Lewis was born in New Orleans, Louisiana. Widely exhibited and collected as an artist herself, Lewis is better known as a historian, critic and collector of art, especially African-American art. Lewis has completed four degrees, five films, seven books and a substantial body of artworks which have received critical respect.

She pursued an art degree starting off at Dillard University in 1941, but left Dillard for Hampton Institute in Virginia, earning her master’s degree in 1947. She earned her B.A. degree at Hampton University, then completed her master and doctorate in art history and cultural anthropology at the Ohio State University in 1951.

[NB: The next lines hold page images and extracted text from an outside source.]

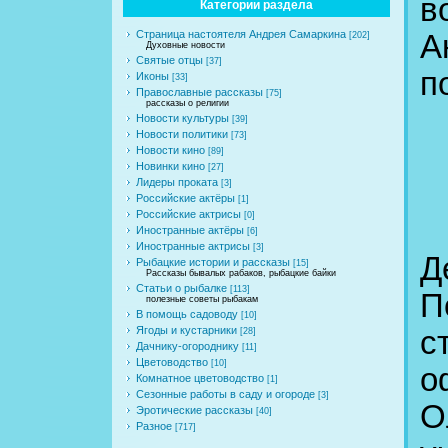
в
Категории раздела
Страница настоятеля Андрея Самаркина
А
[202]
Духовные новости
Святые отцы
[37]
п
Иконы
[33]
Православные рассказы
[75]
рассказы о религии
Новости культуры
[39]
Новости политики
[73]
Новости кино
[89]
Новинки кино
[27]
Лидеры проката
[3]
Российские актёры
[1]
Российские актрисы
[0]
Иностранные актёры
[6]
Иностранные актрисы
[3]
Д
Рыбацкие истории и рассказы
[15]
Рассказы бывалых рабаков, рыбацкие байки
Статьи о рыбалке
[113]
П
полезные советы рыбакам
В помощь садоводу
[10]
Ягоды и кустарники
с
[28]
Дачнику-огороднику
[11]
Цветоводство
[10]
о
Комнатное цветоводство
[1]
Сезонные работы в саду и огороде
[3]
О
Эротические рассказы
[40]
Разное
[717]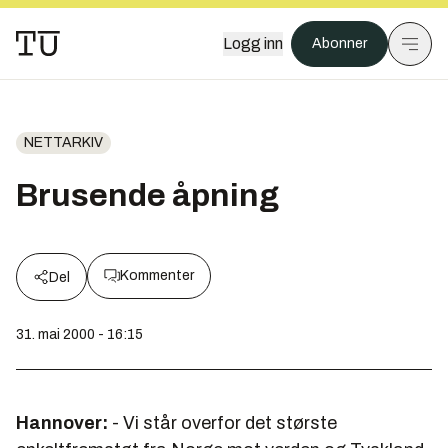
Logg inn
Abonner
NETTARKIV
Brusende åpning
Kommenter
Del
31. mai 2000 - 16:15
Hannover:
- Vi står overfor det største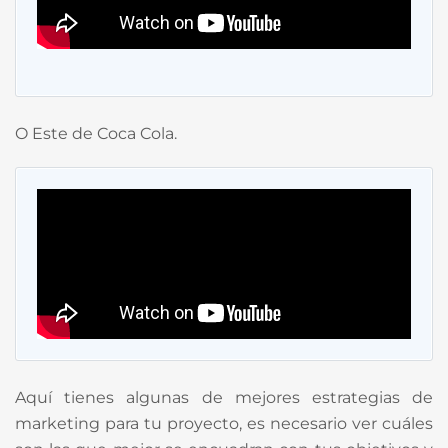
O Este de Coca Cola.
Aquí tienes algunas de mejores estrategias de
marketing para tu proyecto, es necesario ver cuáles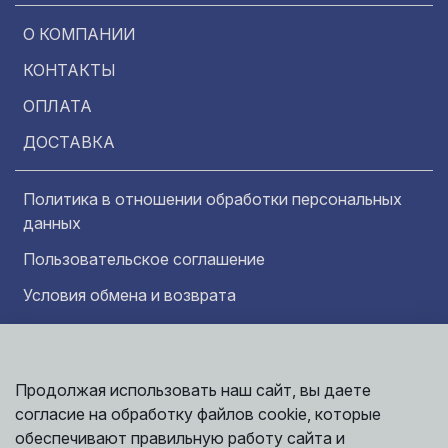
О КОМПАНИИ
КОНТАКТЫ
ОПЛАТА
ДОСТАВКА
Политика в отношении обработки персональных
данных
Пользовательское соглашение
Условия обмена и возврата
Обратная связь
Продолжая использовать наш сайт, вы даете
Информация представленная на сайте
Политика
носит исключительно ознакомительный
согласие на обработку файлов cookie, которые
обработки
характер и ни при каких условиях не может
данных
обеспечивают правильную работу сайта и
считаться публичной офертой. Точные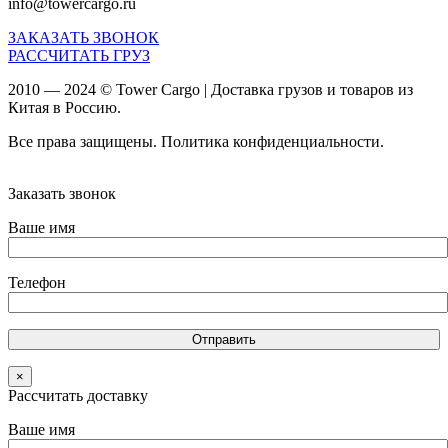
info@towercargo.ru
ЗАКАЗАТЬ ЗВОНОК
РАССЧИТАТЬ ГРУЗ
2010 — 2024 © Tower Cargo | Доставка грузов и товаров из
Китая в Россию.
Все права защищены. Политика конфиденциальности.
Карта
сайта
Заказать звонок
Ваше имя
Телефон
×
Рассчитать доставку
Ваше имя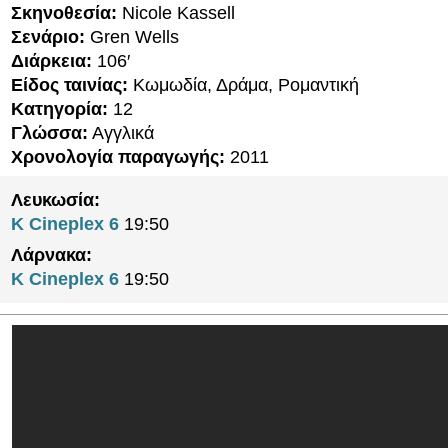
Σκηνοθεσία:
Nicole Kassell
Σενάριο:
Gren Wells
Διάρκεια:
106′
Είδος ταινίας:
Κωμωδία, Δράμα, Ρομαντική
Κατηγορία:
12
Γλώσσα:
Αγγλικά
Χρονολογία παραγωγής:
2011
Λευκωσία:
K Cineplex 6
19:50
Λάρνακα:
K Cineplex 6
19:50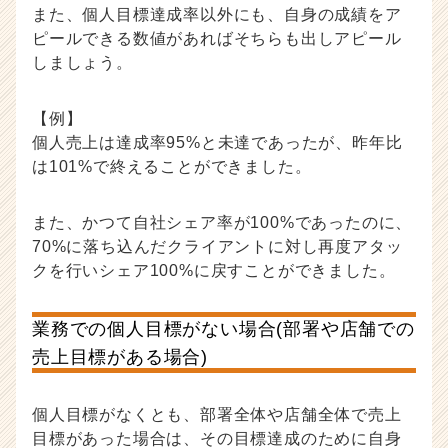
また、個人目標達成率以外にも、自身の成績をア
ピールできる数値があればそちらも出しアピール
しましょう。
【例】
個人売上は達成率95%と未達であったが、昨年比
は101%で終えることができました。
また、かつて自社シェア率が100%であったのに、
70%に落ち込んだクライアントに対し再度アタッ
クを行いシェア100%に戻すことができました。
業務での個人目標がない場合(部署や店舗での
売上目標がある場合)
個人目標がなくとも、部署全体や店舗全体で売上
目標があった場合は、その目標達成のために自身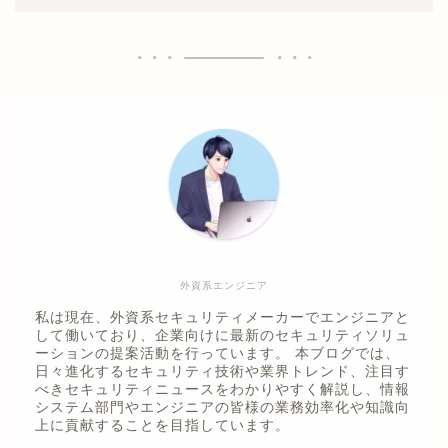
外資系エンジニア
私は現在、外資系セキュリティメーカーでエンジニアと
して働いており、企業向けに最新のセキュリティソリュ
ーションの提案活動を行っています。 本ブログでは、
日々進化するセキュリティ技術や業界トレンド、注目す
べきセキュリティニュースをわかりやすく解説し、情報
システム部門やエンジニアの皆様の業務効率化や知識向
上に貢献することを目指しています。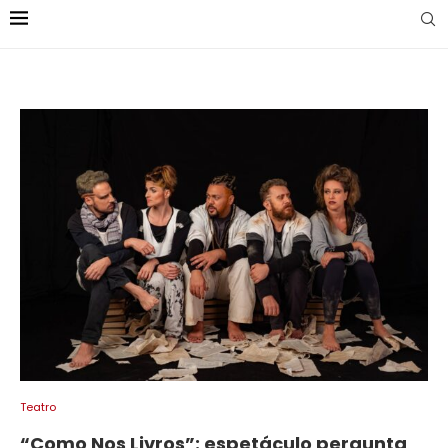
Teatro
“Como Nos Livros”: espetáculo pergunta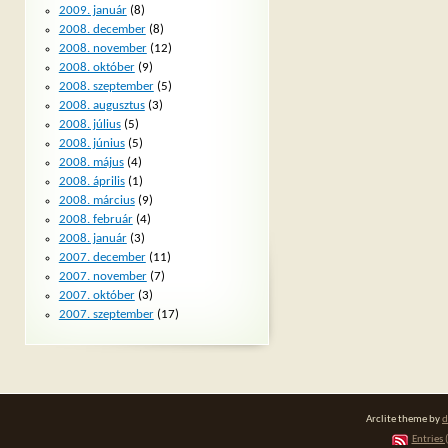
2009. január
(8)
2008. december
(8)
2008. november
(12)
2008. október
(9)
2008. szeptember
(5)
2008. augusztus
(3)
2008. július
(5)
2008. június
(5)
2008. május
(4)
2008. április
(1)
2008. március
(9)
2008. február
(4)
2008. január
(3)
2007. december
(11)
2007. november
(7)
2007. október
(3)
2007. szeptember
(17)
Arclite theme by
d
Entries 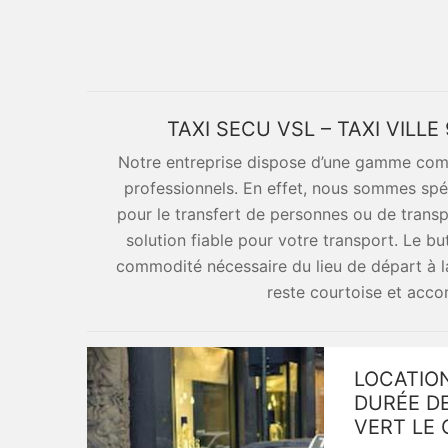
TAXI SECU VSL – TAXI VIL
Notre entreprise dispose d’une gamme comp
professionnels. En effet, nous sommes spé
pour le transfert de personnes ou de trans
solution fiable pour votre transport. Le b
commodité nécessaire du lieu de départ à la
reste courtoise et acco
LOCATION
DURÉE DE
VERT LE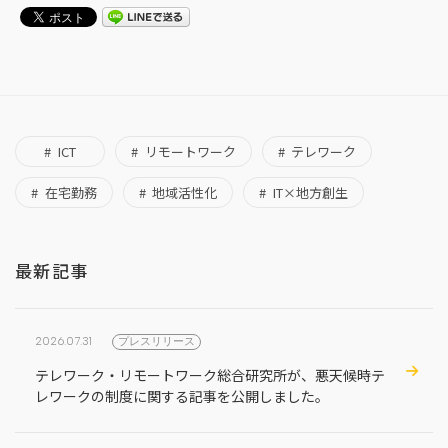
ICT
リモートワーク
テレワーク
在宅勤務
地域活性化
IT×地方創生
最新記事
2026.07.31
プレスリリース
テレワーク・リモートワーク総合研究所が、悪天候時テ
レワークの制度に関する記事を公開しました。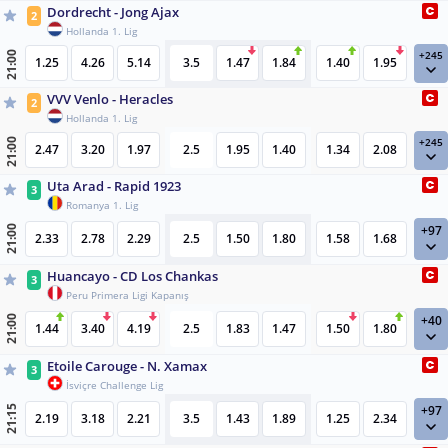
Dordrecht - Jong Ajax
2
Hollanda 1. Lig
+245
21:00
1.25
4.26
5.14
3.5
1.47
1.84
1.40
1.95
VVV Venlo - Heracles
2
Hollanda 1. Lig
+245
21:00
2.47
3.20
1.97
2.5
1.95
1.40
1.34
2.08
Uta Arad - Rapid 1923
3
Romanya 1. Lig
+97
21:00
2.33
2.78
2.29
2.5
1.50
1.80
1.58
1.68
Huancayo - CD Los Chankas
3
Peru Primera Ligi Kapanış
+40
21:00
1.44
3.40
4.19
2.5
1.83
1.47
1.50
1.80
Etoile Carouge - N. Xamax
3
İsviçre Challenge Lig
+97
21:15
2.19
3.18
2.21
3.5
1.43
1.89
1.25
2.34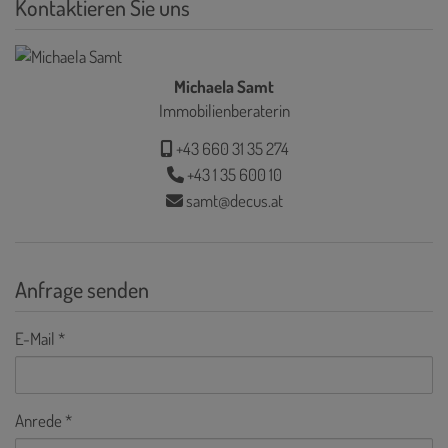
Kontaktieren Sie uns
Michaela Samt
Immobilienberaterin
+43 660 31 35 274
+43 1 35 600 10
samt@decus.at
Anfrage senden
E-Mail
Anrede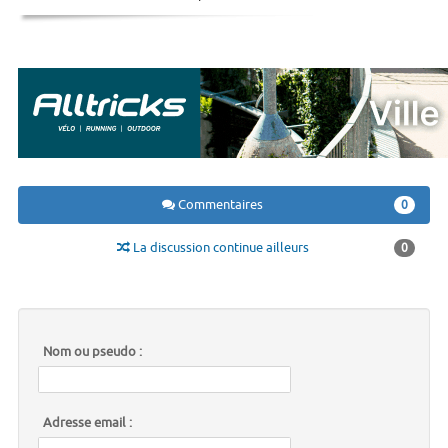
Commentaires
0
La discussion continue ailleurs
0
Nom ou pseudo :
Adresse email :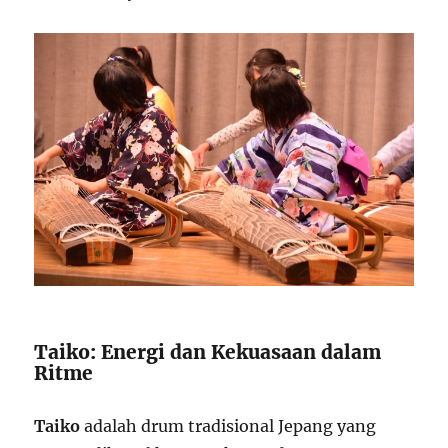
Taiko: Energi dan Kekuasaan dalam
Ritme
Taiko
adalah drum tradisional Jepang yang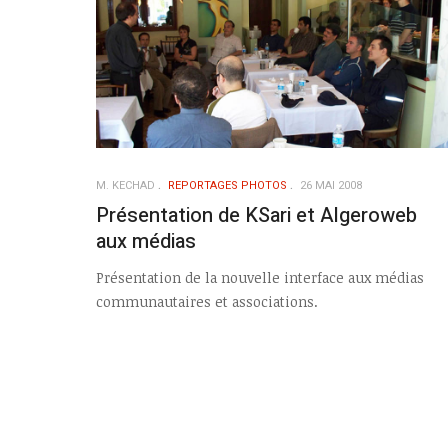
M. KECHAD
REPORTAGES PHOTOS
26 MAI 2008
Présentation de KSari et Algeroweb
aux médias
Présentation de la nouvelle interface aux médias
communautaires et associations.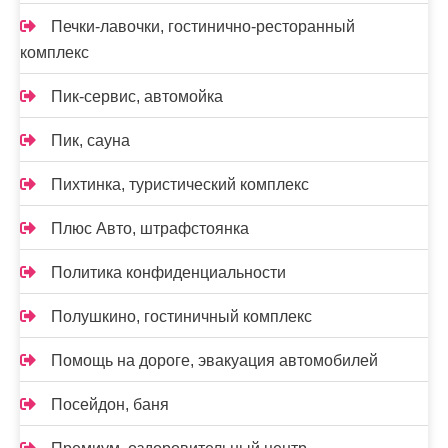
Печки-лавочки, гостинично-ресторанный
комплекс
Пик-сервис, автомойка
Пик, сауна
Пихтинка, туристический комплекс
Плюс Авто, штрафстоянка
Политика конфиденциальности
Полушкино, гостиничный комплекс
Помощь на дороге, эвакуация автомобилей
Посейдон, баня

Lewis is the first female African American to earn a doctorate in fine art and art history. Lewis became the first African American to earn her PhD in Fine Arts and Art History at Florida A&M University in 1951; Lewis also became the first African American to convene National conference of African American artist held at Florida A&M University in 1953.

She was a professor at the State University of New York and at Scripps College in Claremont, California. She co-founded, with Bernie Casey, the Contemporary Crafts Gallery in Los Angeles in 1970. In 1973, she served on the selection committee for the exhibition BLACKS: USA: 1973 held at the New York Cultural Center.

Lewis’s grandson is Bay Area artist and musician Unity Lewis. He plans to create a contemporary version of Samella Lewis’s catalog “Black Artists on Art,” which featured black artists not typically showcased in mainstream art galleries and sold thousands of copies. “I wanted to make a chronology of African American artists, and artists of African descent, to document our history. The historians weren’t doing it. I felt it better the artists do it anyway, through pictorial and written information… It was really about the movement,” Samella Lewis said of the book published in 1969 and 1971.

1960-70s Samella Lewis belonged to a group of artist that would meet every month. Lewis has been collecting art since the year 1942. She mostly collects art from WPA and the Harlem Renaissance.